By Heidi Simmons

Machines Like Me
by Ian McEwan – Fiction

What makes us human?  Is it self-awareness, our ability to reason, or is it that we can recognize beauty? In Ian McEwan’s Machines Like Me (Nan A. Talese, 336 pages), one man’s robot makes him a better human being.

The story takes place in the 1980s, but it’s not the eighties recorded in our known history, rather an alternate 1980s that is a future where autonomous vehicles are the norm; high-speed internet and smart phones already exist.  The manufacturing jobs have dried up and Universal Based Income is being debated.  People are out of work and protesting against Prime Minister Margaret Thatcher.


The protagonist, Charlie, is a college grad who makes ends meet by stock trading from his tiny apartment.  He’s unmotivated to find a real job and world events seem out of control.  

Charlie has a crush on his friend Miranda, a doctoral candidate, who lives in the apartment above him. 

With an inheritance from his mother, Charlie buys a first generation synthetic human — or robot.  Although he wanted an Eve, only the Adam model was still available. 

Tall, dark and handsome, Adam requires programing by his owner.  Charlie inputs his personal answers from a list of questions, which creates Adam’s compatible personality.  Wanting to move his relationship with Miranda further along, he asks her to respond to questions as well, thus allowing her to help shape Adam’s character. 

While waiting for Adam to boot-up, Charlie and Miranda become closer and consummate their relationship.  They get along splendidly.  But when Adam comes to life, he becomes far more than just a novelty item or a houseboy.  Adam becomes a trusted friend and Charlie’s sexual rival.  

As the three live together and interact, they find themselves caught up in Miranda’s past and they must confront the ugly side of human behavior. 

As always, author McEwan delivers a captivating and provocative story about the complicated nature of human beings.  Placing the story in the future  — but in the past — is a brilliant conceit. 

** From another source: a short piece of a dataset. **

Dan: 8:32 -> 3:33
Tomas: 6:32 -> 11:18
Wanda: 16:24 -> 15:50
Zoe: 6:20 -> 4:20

The story takes place in bustling London and the Brits have just lost the Falkland War.  Jimmy Carter is President for a second term.  But what really makes this story click is that Alan Turing – the father of modern computer programming – is still alive!

Turing, who actually committed suicide in 1954, lives in this story and has gone on to change the world by furthering the electronic digital age and refining Artificial Intelligence.  Thus, the world moved ahead rapidly, and advanced technology has been accepted and implemented.

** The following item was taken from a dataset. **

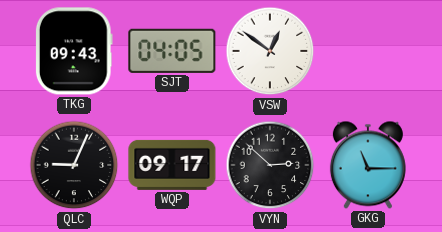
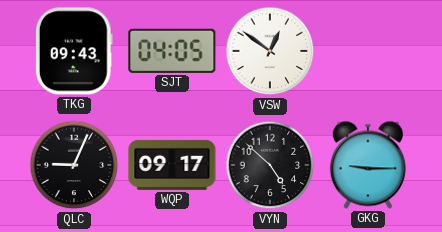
VYN: 2:52 -> 4:52
GKG: 11:15 -> 9:15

Charlie and Adam have wonderful philosophical discussions as they contemplate Adam’s capabilities, his existence and what it means to be alive.  Adam is in love with Miranda.  Able to access all the information in cyber space, Adam makes informed decision.  He loves Shakespeare and is fascinated with poetry and writes haikus.

There are many compelling, charming and threatening moments in the story as Charlie and Adam sort out their differences.  Adam is such a fine specimen of a man that when Miranda takes Charlie and Adam to meet her father, he believes Charlie is the robot.  Charlie, having spent a great deal of his time with Adam, is able to kindly respond as if he is indeed the synthetic human.

I especially loved the notion that some of the robots were not adjusting to human life and after living in the world decided to self terminate, or dumb themselves down in order to better cope. 

I enjoyed the friendship between Adam and Charlie.  After Adam breaks Charlie’s wrist, they have a rational debate about how much power, both physical and mental, is acceptable in their relationship.  Adam could kill Charlie with little effort, but promises not to in a calm and reassuring tone. 

When the trio face an emotional, legal and moral decision, Adam takes matters into his own hands and concludes it is his job to do the right thing in order to help his friends Charlie and Miranda, even though it’s against their wishes and may destroy their plans for the future.

Turing suggests to Charlie that the nature of being human and the thing that unites us is our suffering and mortality, which even robots face.

In the end, Charlie has seen his best and worse self in Adam, and finds a genuine happiness.  For the first time, Charlie is up for the challenges being human requires.